=== Begin Enclosure ===

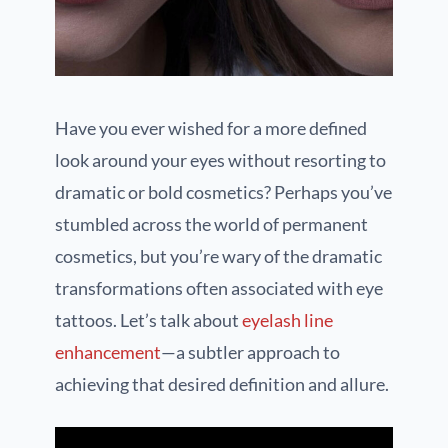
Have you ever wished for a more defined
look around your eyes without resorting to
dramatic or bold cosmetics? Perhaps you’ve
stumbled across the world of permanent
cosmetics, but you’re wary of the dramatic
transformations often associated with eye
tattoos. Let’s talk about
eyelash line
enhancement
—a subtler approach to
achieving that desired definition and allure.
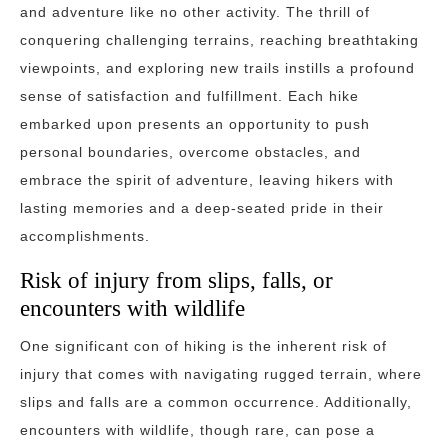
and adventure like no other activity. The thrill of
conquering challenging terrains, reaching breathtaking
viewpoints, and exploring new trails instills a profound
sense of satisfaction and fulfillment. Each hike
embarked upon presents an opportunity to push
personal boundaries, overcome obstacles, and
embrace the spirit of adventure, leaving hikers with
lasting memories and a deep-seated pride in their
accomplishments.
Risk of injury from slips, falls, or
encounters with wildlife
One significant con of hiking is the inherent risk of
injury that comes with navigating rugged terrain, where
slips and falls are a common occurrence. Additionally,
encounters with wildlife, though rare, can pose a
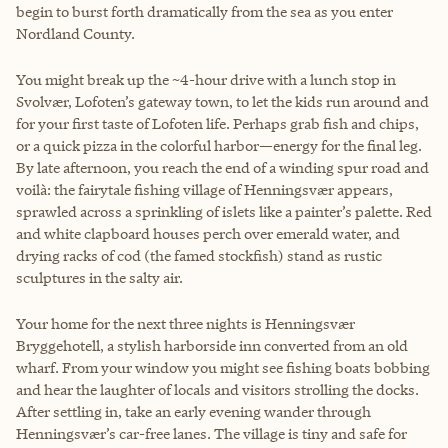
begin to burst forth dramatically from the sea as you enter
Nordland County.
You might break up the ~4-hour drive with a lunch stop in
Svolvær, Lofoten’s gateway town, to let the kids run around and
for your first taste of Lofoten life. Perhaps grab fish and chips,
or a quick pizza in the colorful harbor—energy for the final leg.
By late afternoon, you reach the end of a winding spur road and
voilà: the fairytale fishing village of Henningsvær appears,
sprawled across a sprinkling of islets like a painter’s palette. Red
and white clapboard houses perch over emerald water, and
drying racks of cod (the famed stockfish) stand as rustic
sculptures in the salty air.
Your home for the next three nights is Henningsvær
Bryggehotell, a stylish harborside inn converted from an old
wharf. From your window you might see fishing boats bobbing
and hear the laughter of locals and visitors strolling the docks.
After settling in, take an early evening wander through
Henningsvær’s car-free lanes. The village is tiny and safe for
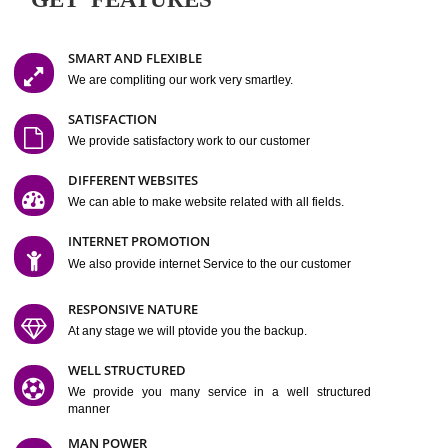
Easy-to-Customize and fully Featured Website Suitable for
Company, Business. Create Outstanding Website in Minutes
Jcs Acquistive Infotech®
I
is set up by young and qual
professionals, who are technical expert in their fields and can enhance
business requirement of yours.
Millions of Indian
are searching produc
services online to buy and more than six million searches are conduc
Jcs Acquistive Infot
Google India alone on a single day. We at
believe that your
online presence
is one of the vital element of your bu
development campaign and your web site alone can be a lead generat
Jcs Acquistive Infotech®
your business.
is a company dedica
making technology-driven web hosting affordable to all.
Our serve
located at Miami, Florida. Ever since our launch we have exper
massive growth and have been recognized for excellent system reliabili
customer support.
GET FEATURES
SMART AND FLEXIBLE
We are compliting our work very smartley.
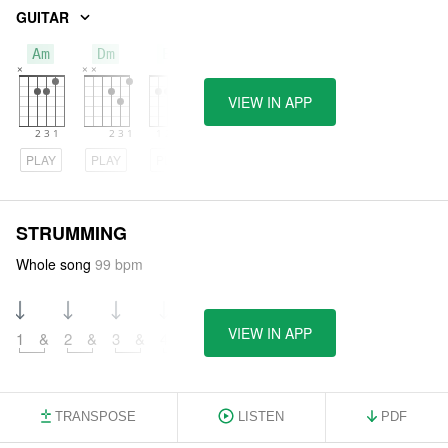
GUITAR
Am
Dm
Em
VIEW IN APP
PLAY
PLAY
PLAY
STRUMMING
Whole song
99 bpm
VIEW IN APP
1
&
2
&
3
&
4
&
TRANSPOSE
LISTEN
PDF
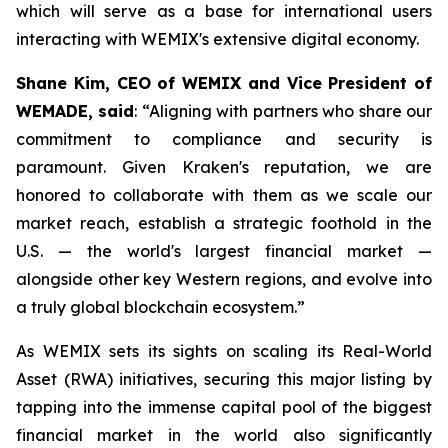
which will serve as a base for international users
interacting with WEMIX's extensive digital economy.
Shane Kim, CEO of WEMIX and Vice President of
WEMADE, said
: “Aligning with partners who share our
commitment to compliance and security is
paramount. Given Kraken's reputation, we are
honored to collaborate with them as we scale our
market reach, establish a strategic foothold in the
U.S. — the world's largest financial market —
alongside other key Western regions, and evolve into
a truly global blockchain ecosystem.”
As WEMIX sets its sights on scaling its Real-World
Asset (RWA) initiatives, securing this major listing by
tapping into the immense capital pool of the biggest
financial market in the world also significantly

=== End Enclosure ===

In the entries above, which lines run from the one with "development campaign and" up to and including the one with "market reach, establish"? Write them out exactly, without the pictures.

Solution to this exercise
development campaign and your web site alone can be a lead generat
Jcs Acquistive Infotech®
your business.
is a company dedica
making technology-driven web hosting affordable to all.
Our serve
located at Miami, Florida. Ever since our launch we have exper
massive growth and have been recognized for excellent system reliabili
customer support.
GET FEATURES
SMART AND FLEXIBLE
We are compliting our work very smartley.
GUITAR
Am
Dm
Em
VIEW IN APP
PLAY
PLAY
PLAY
STRUMMING
Whole song
99 bpm
VIEW IN APP
1
&
2
&
3
&
4
&
TRANSPOSE
LISTEN
PDF
which will serve as a base for international users
interacting with WEMIX's extensive digital economy.
Shane Kim, CEO of WEMIX and Vice President of
WEMADE, said
: “Aligning with partners who share our
commitment to compliance and security is
paramount. Given Kraken's reputation, we are
honored to collaborate with them as we scale our
market reach, establish a strategic foothold in the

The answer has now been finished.